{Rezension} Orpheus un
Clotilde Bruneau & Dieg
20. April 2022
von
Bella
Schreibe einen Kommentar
--
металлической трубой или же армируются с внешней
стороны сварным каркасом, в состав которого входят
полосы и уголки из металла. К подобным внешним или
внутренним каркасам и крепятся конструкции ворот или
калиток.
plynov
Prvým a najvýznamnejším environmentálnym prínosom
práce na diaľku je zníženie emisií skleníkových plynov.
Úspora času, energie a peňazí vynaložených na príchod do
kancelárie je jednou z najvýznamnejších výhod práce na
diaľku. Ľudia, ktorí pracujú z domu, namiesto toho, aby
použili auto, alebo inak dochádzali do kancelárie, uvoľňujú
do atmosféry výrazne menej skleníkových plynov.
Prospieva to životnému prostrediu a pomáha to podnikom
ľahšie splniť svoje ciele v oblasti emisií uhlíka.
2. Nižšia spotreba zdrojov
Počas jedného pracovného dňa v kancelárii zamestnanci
==
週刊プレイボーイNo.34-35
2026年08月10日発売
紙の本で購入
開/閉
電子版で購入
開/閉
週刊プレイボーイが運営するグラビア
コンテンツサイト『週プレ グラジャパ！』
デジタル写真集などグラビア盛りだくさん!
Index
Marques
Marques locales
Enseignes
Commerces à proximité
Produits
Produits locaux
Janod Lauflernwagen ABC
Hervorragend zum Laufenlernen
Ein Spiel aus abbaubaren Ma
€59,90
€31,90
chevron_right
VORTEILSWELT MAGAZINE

● **DIRECTIONS**: Look in the material above for the line with "стороны сварным каркасом, в" and the line with "Prvým a najvýznamnejším", and transcribe exactly those lines and all lines between them, nothing more.

● **EXERCISE SOLUTION**:
стороны сварным каркасом, в состав которого входят
полосы и уголки из металла. К подобным внешним или
внутренним каркасам и крепятся конструкции ворот или
калиток.
plynov
Prvým a najvýznamnejším environmentálnym prínosom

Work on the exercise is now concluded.